Here’s the thing. Are all those Vermonters who’ve voted for Scott over and over again ready to take a fresh look at the man and his record? Can they open their eyes to the flashes of arrogance, the self-importance, the occasional meanness of the man, not to mention the raft of managerial missteps on his record? Or are they happy to just go with the flow?
Cynical ol’ me says it’s the latter, but time will tell.
Maybe you don’t believe me about the word salad and the meanness and all of that. So here are some examples from the debate.
You want mean? When asked about the deficits in our public sector pensions, Scott mocked the Legislature’s efforts at solving the problem.
I know a lot of folks, a lot of legislators, ah, said, you know, gathered around singing Kumbaya and this is the answer and it was fulfilled, but it’s not going to do it.
Scott is frequently condescending toward the Legislature. He treats then like a group of ill-behaved schoolchildren he has to clean up after. He expects them to rubber-stamp his proposals and feigns surprise when they don’t. And, of course, there are all the vetoes, many of them based on flimsy grounds.
That sentence is a concise example of word salad: he struggles to find his way until he lands on the “Kumbaya” thing, and then goes back into the underbrush.
How about talking points with little substance? When asked about the opioid crisis and specifically the role of fentanyl, he brought out his rhetorical four-legged stool: prevention, treatment, recovery and enforcement. He repeated those four words multiple times during this exchange without putting the tiniest shred of meat on the bones.
When Siegel noted that his approach didn’t include harm reduction, Scott begged to differ. Sort of: “Prevention, treatment, recovery, enforcement, all four legs of the stool. Harm reduction is a big part of our strategy.”
What the what? I guess harm reduction is the fifth leg of the stool.
How about comfort uber alles? Scott continues to brag about signing those gun-safety measures three years ago. It was an authentic moment of political bravery, but how long will he sit on his laurels? He still opposes any further measures because “we need to pause and perfect” the laws already on the books. How many more years in the “pause,” governor?
Oh, and there was an epic blunder. Siegel criticized Scott for vetoing the Clean Heat Standard bill. He replied with a picky and unclear rationale: the measure was “unconstitutional” because the standard would have been set by the Public Utilities Commission without Legislative approval. And then he added, “They didn’t try to override, so they must agree.”
Siegel pounced. “They did try to override and it failed by a single vote.”
“Oh, that’s right,” Scott acknowledged. He was so anxious to throw shade on the Legislature that he completely botched the most dramatic legislative battle of the year.

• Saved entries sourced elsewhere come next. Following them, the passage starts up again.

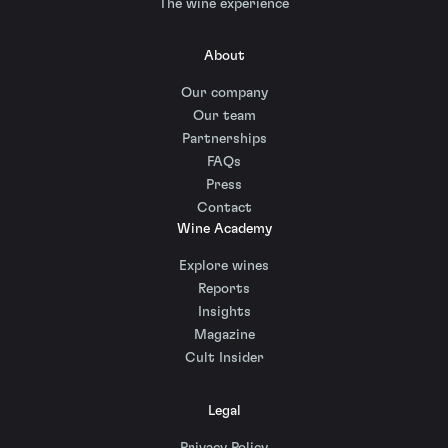
The wine experience
About
Our company
Our team
Partnerships
FAQs
Press
Contact
Wine Academy
Explore wines
Reports
Insights
Magazine
Cult Insider
Legal
Privacy Policy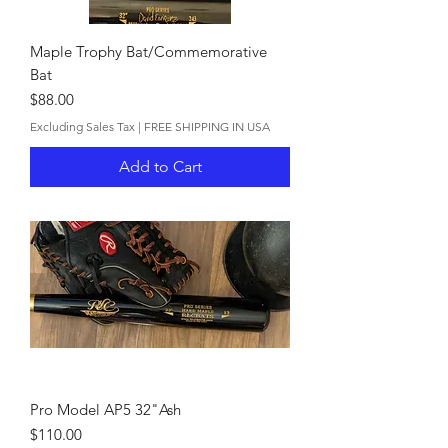
Maple Trophy Bat/Commemorative
Bat
Price
$88.00
Excluding Sales Tax
|
FREE SHIPPING IN USA
Add to Cart
Pro Model AP5 32"Ash
Price
$110.00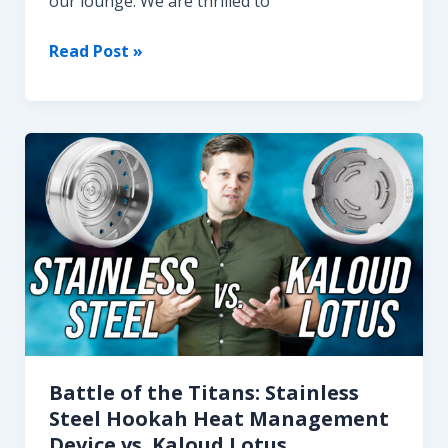
our lounge. We are thrilled to
Discover
Read Post »
the
Exquisite
DarkSide
Hookah
Flavors
at
MOJO
Hookah
Lounge
Battle of the Titans: Stainless
Steel Hookah Heat Management
Device vs. Kaloud Lotus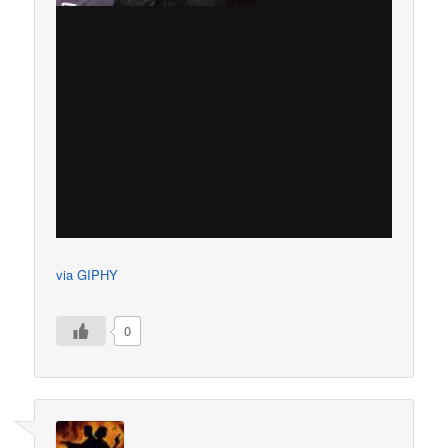
via GIPHY
0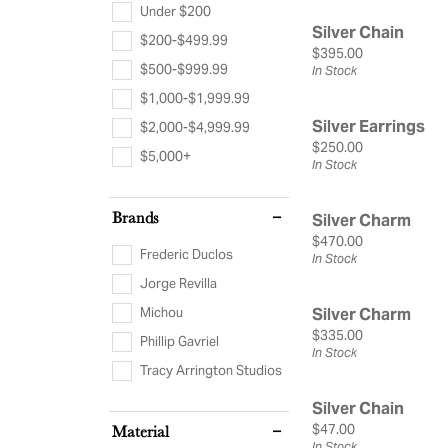
Silver Jewelry
Cushion
Frede
Under $200
Rings by Type
Silver Chain
$200-$499.99
Heart
View 
Price:
$395.00
Diamonds & Color
In-Stock Rings
$500-$999.99
In Stock
Search Loose
Watc
$1,000-$1,999.99
Special Order
Diamond Jewelry
Silver Earrings
$2,000-$4,999.99
Make An Ap
View All Rings
Gemstone Jewelry
Men'
Price:
$250.00
$5,000+
In Stock
Pearl Jewelry
Concierge Ser
Wome
Estat
Brands
Silver Charm
Price:
$470.00
Frederic Duclos
In Stock
Jorge Revilla
Michou
Silver Charm
Price:
$335.00
Phillip Gavriel
In Stock
Tracy Arrington Studios
Silver Chain
Price:
$47.00
Material
In Stock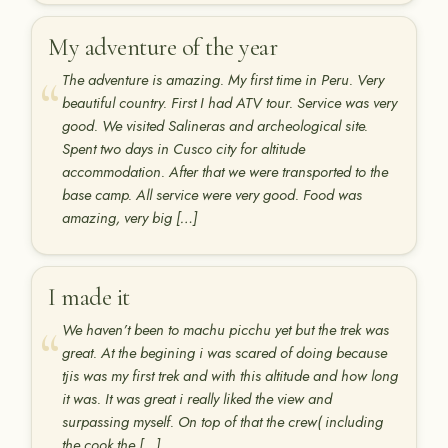
My adventure of the year
The adventure is amazing. My first time in Peru. Very
beautiful country. First I had ATV tour. Service was very
good. We visited Salineras and archeological site.
Spent two days in Cusco city for altitude
accommodation. After that we were transported to the
base camp. All service were very good. Food was
amazing, very big […]
I made it
We haven’t been to machu picchu yet but the trek was
great. At the begining i was scared of doing because
tjis was my first trek and with this altitude and how long
it was. It was great i really liked the view and
surpassing myself. On top of that the crew( including
the cook,the […]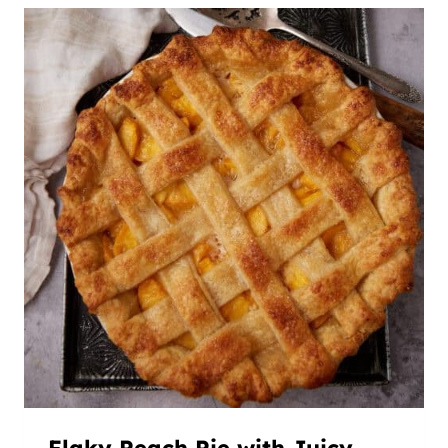
Flaky Peach Pie with Juicy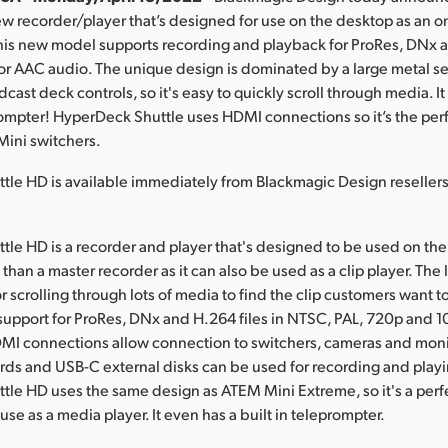
ew recorder/player that’s designed for use on the desktop as an
his new model supports recording and playback for ProRes, DNx a
or AAC audio. The unique design is dominated by a large metal se
dcast deck controls, so it's easy to quickly scroll through media. I
prompter! HyperDeck Shuttle uses HDMI connections so it’s the perf
Mini switchers.
tle HD is available immediately from Blackmagic Design reseller
le HD is a recorder and player that's designed to be used on the
than a master recorder as it can also be used as a clip player. The
for scrolling through lots of media to find the clip customers want to
upport for ProRes, DNx and H.264 files in NTSC, PAL, 720p and 
MI connections allow connection to switchers, cameras and moni
ards and USB-C external disks can be used for recording and play
le HD uses the same design as ATEM Mini Extreme, so it's a perf
se as a media player. It even has a built in teleprompter.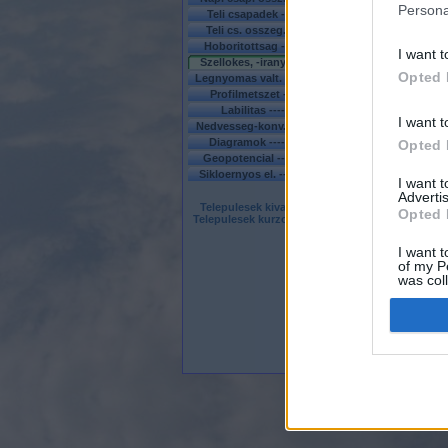
Persona
Teli csapadek ---
MO
-
EU
Teli cs. osszeg. -
MO
-
EU
Hoboritottsag ---
MO
-
EU
I want t
Szellokes, -irany -
MO
-
EU
Opted 
Legnyomas valt. --
MO
-
EU
Profilmetszet ---
MO
-----
Labilitas ------
MO
-
EU
I want t
Nedvesseg-konv. -
MO
-
EU
Diagramok ------
MO - EU
Opted 
Geopotencial -----------
EU
Sikloernyos el. ----
MO
-----
I want 
Advertis
Telepulesek kivalasztasa
Opted 
Telepulesek kurzor menten
I want t
of my P
was col
Opted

None of this is new. I’ve been pointing it out for years. And it never seems to matter. Honestly, Scott isn’t as bad as G.W. Bush in terms of rhetoric and demeanor. But is that our highest aspiration? To have a governor who doesn’t sound stupid? Who (carelessly) wraps his meanness in a thick blanket of bland?
Meanwhile, our ship of state continues to drift. The opioid crisis, the housing crisis, the workforce and demographic crises, a frayed social safety net, racial injustice, a troubled corrections system, climate change, unaddressed infrastructure needs, the ongoing toll of Covid-19, and more: Clearly he’s going to do nothing more on climate change; he offered nothing beyond the already-enacted incentives for electric vehicle purchases, and actually said that we don’t need to develop any in-state renewable energy.
The only time he’s taken significant action during his tenure is when he’s been able to pay for it with federal Covid relief funds. And we’re running short on those.
Vote for Phil Scott. Sit back in your political recliner, turn on Ray Conniff’s Greatest Hits, and take solace in the real and imagined attributes of the Brave Little State.
Or do something different for a change.